Come join us to celebrate the uniqueness of the Kern River Valley!

EVENTS - will be headquartered in Kernville at Circle Park and at the Kern River Preserve in Weldon, CA.


Walks are free and spaces for events are limited. Additional events may be added.


Sign up at Circle Park or to obtain more information for events please contact Wendy Rannals at wrannals@fs.fed.us


7:00 and 9:00 Guided bird identification walk at the Canebrake Ecological Reserve by John Stanek, Wildlife Biologist with the Southern Sierra Research Station. Meet at the Kern River Preserve headquarters at 7 AM. Meet at the Canebrake Ecological Reserve at 9 AM.


7:00 and 9:00 Guided Bird walks at the Kern River Preserve, Weldon. Take a 1 mile walk through cottonwood-willow riparian forest and forest restoration plots along the South Fork Kern River. Each walk will take between one and two hours. Meet at the Kern River Preserve headquarters in Weldon.


7:30-10:00 Guided bird identification walk at Tillie Creek Campground at Tillie Creek Campground by John Schmitt, professional wildlife artist. Meet at Circle Park in Kernville. Participant total limited to 12.


7:30-10:00 Bird Banding Demonstration at the Kern River Preserve by Patti Wohner, SSRS Conservation Ecologist with the Southern Sierra Research Station. Meet at the Kern River Preserve Headquarters in Weldon. No dogs at the banding station please. No limit for participants or reservations required.


12:30-2:00 Keysville Historic mining walk and talk by Tim Kelly, Archaeologist USFS. Meet at Keysville road across from Main Dam Campground. Hiking up to 4 miles throughout the Keysville area making stops at various locations of historic features along the way. Participant total limited to 12.


9:00-10:00 Wildflower Hike Cannell Trail Wildflower Walk by Steve Anderson, Biologist USFS. Meet at Circle Park and caravan to the Cannell Trail. This will include hiking along a trail and the hills sides of Cannell Trail discussing and identifying flowers, types of brush and some historical features. Area subject to change, Participant total limited to 15.


10:00-11:00 "Valuing Nature's Benefits - An Ecosystem Services Approach to Managing America's Forests" with John Gomez. Ecosystem services are the benefits people receive and value from nature, however, the linkage between natural resource management and societal benefit is not always clearly understood. Festival attendees are invited to come out for a fun, casual, and informative walk through a local forest. Along the walk participants will learn how to identify trees and plants commonly found in a forest ecosystem, learn about forest ecology, and have a chance to discuss current trends in forest policy, land management, and ultimately how humans both affect and receive value from forest ecosystems.


6:30 pm Owl Prowl in the Greenhorn Mountains by Ernie Flores, Board President of Southern Sierra Research Station.
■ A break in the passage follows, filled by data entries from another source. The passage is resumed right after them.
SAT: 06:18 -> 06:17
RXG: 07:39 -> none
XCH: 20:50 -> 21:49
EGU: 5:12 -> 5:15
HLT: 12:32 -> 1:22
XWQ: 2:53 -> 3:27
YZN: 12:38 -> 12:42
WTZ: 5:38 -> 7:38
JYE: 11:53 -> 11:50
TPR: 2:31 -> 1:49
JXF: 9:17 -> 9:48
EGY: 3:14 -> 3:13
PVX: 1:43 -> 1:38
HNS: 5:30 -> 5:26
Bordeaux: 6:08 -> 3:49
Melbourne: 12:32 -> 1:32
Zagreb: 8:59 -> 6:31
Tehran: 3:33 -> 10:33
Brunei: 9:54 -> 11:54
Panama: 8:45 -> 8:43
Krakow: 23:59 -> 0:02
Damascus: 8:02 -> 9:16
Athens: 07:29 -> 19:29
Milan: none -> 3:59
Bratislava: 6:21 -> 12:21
Meet at intersection between Rancheria Rd and 155 on the Greenhorn Summit near the USFS Summit Fire Station. Come enjoy searching for local owls, including Western Screech-Owl Northern Saw-whet Owl, Flammulated Owl, Spotted Owl, and Northern Pygmy Owl with our own Owl enthusiast.
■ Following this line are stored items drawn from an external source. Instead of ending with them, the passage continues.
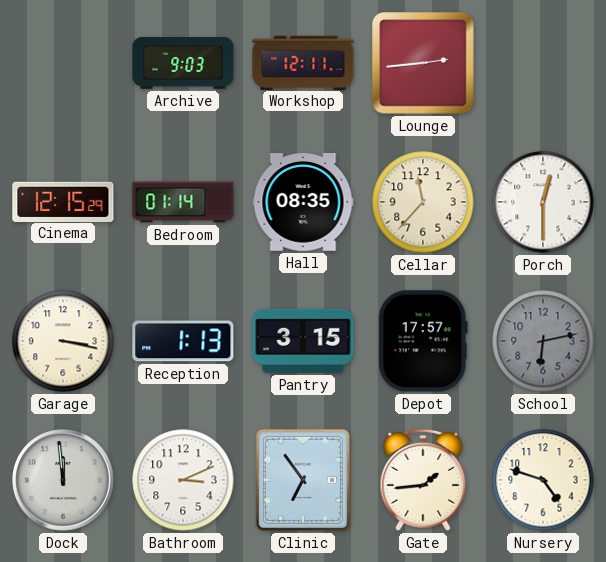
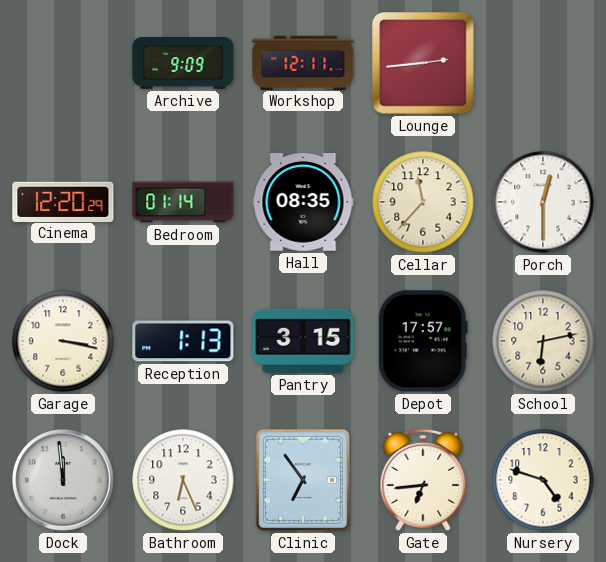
Archive: 9:03 -> 9:09
Cinema: 12:15 -> 12:20
School dial: grey -> cream
Bathroom: 3:11 -> 6:26
Gate: 1:44 -> 6:44
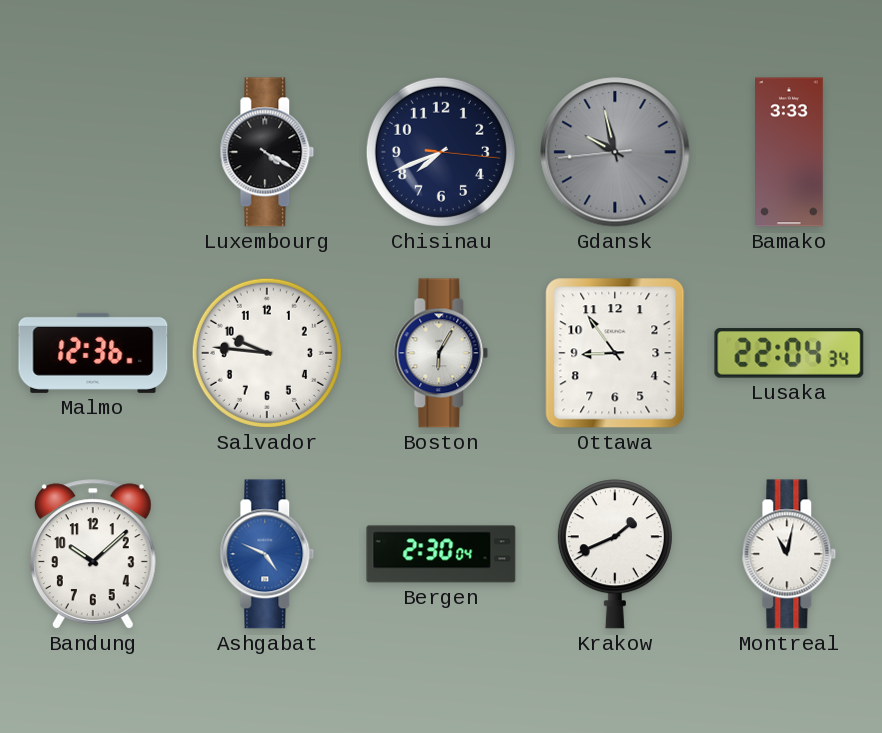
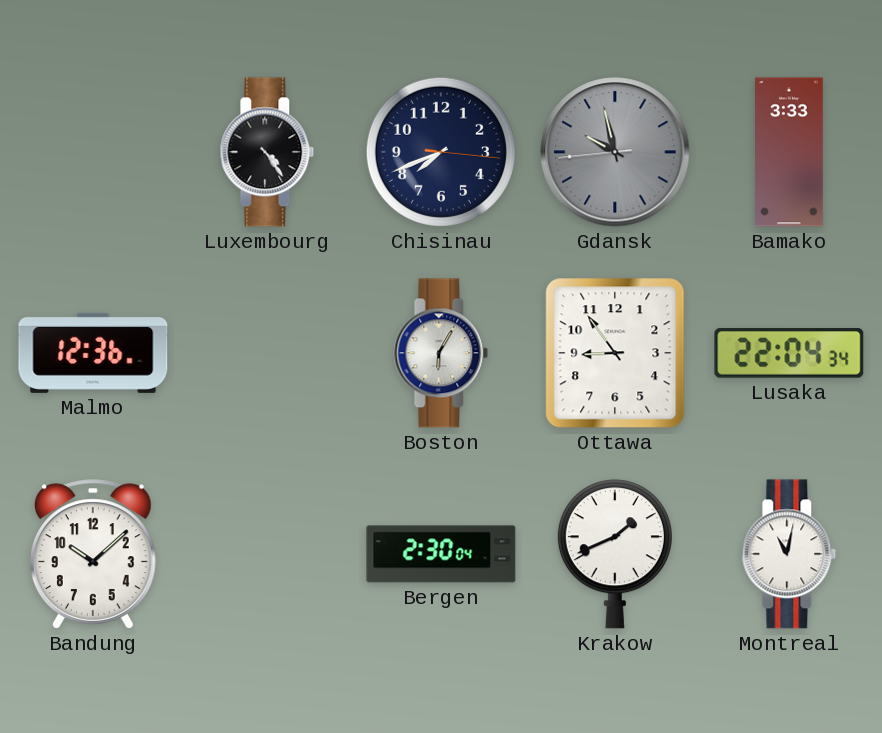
Luxembourg: 4:20 -> 4:24
Salvador: 9:46 -> none
Ashgabat: 4:49 -> none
ACTIVITIES AND VENDORS - Information booths from USFS (defensible forest space), Kern River Environmental Magnet School, Kerncrest Audubon, California Native Plant Society, Southern Sierra Research Station, Keepers of the Kern, Randall Skate Park committee, Terri Gallion - musician, Tübatulabal Native Americans, US Department of Fish & Wildlife, Wind Wolves Preserve, Friends of the Condor, Tule Elk Preserve, music by Archie Logsdon and others. There will also be a kid's activity table and face painting.